A tiny nation you may well have never heard of fears it may become an early casualty of climate change - and will almost be the first to make its entire energy supply carbon-free.
“By September next year, we will become the first nation using 100%-renewable energy, and number one in percentage greenhouse gas reduction in the Pacific and elsewhere,” Foua Toloa told a meeting on the fringes of the UN climate conference.
Tokelau’s entire population would fit inside four jumbo jets, and its per-capita income is around $1,000 per year.
So its greenhouse gas output is an infinitesimal fraction of the global total.
Now, calling Tokelau a “country” is something of an issue. The three atolls constitute a New Zealand territory, which depends almost exclusively on New Zealand’s budget for its finances, with little indigenous wealth creation.
But government is largely self-administered and it has some trappings of nationhood - for example, competing in international sporting events under its own banner - and ended up under New Zealand’s aegis only because of its colonial history.
So why is tiny Tokelau taking the 100%-renewables path?
Droughts
The electricity mix will be about 93% solar photovoltaic cells, and 7% biodiesel made locally from coconut oil.
In part, it’s sound economics. Fossil fuels might be cheaper in many parts of the world - but when they have to be transported in relatively small amounts across thousands of kilometres of ocean, the cost equation changes.
That might have been a factor in the New Zealand government’s decision to fund the majority of the cost.
But the Tokelauans say the main factor is concern over climate impacts, and a desire to show it can be done.

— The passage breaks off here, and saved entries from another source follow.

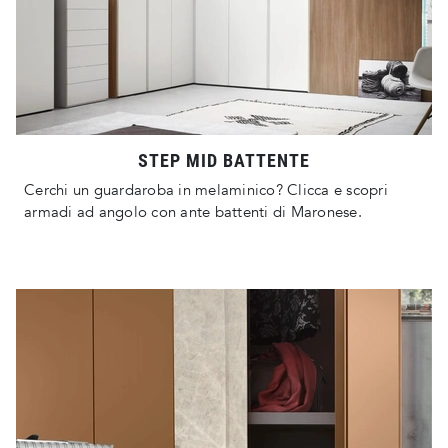
STEP MID BATTENTE
Cerchi un guardaroba in melaminico? Clicca e scopri
armadi ad angolo con ante battenti di Maronese.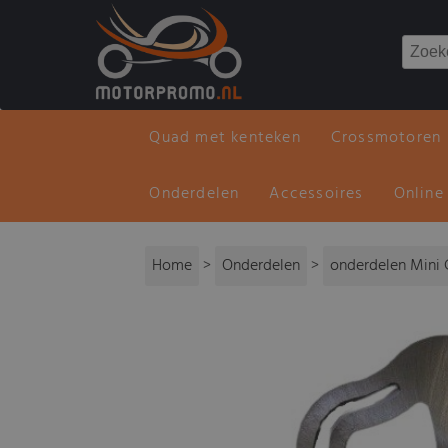
Quad met kenteken
Crossmotoren
Onderdelen
Accessoires
Online
Home
>
Onderdelen
>
onderdelen Mini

A drought earlier this year, caused by changing rainfall patterns, was severe enough that drinking water had to be shipped from New Zealand.
The droughts are typically linked to La Nina conditions, Mr Toloa said - but there’s concern that climate change is exacerbating the pattern. “We had a seven month spell of no rain,” he said.
“In the two previous droughts we could use groundwater, so we didn’t need to call for help.
“But this time, because of the contamination of the groundwater, the salination, because of the inundation of the land from the sea, we couldn’t use it.”
Mr Toloa, a former ulu (government leader), said the islanders were feeling other effects that they presumed were related to climate change.
“The land has been affected, there’s a loss of species in the lagoon, changes in the fish-spawning cycles outside the lagoon - a whole set of things that are affected.
“My heart is really heavy as a result of the climate-change situation.”
Not all of these impacts may be climate-related. Ocean life, for example, is being affected by industrial-scale fishing and marine pollution, to name but two.
But climate change is on Tokelauan minds, probably because the future for atolls that rise only two metres at their maximum above the waves is not, currently, a happy one.
Which is why, if things go according to plan, one of the smallest and poorest and most isolated places on the planet will soon take the plunge that so many vastly bigger nations say they want to make in the next few decades.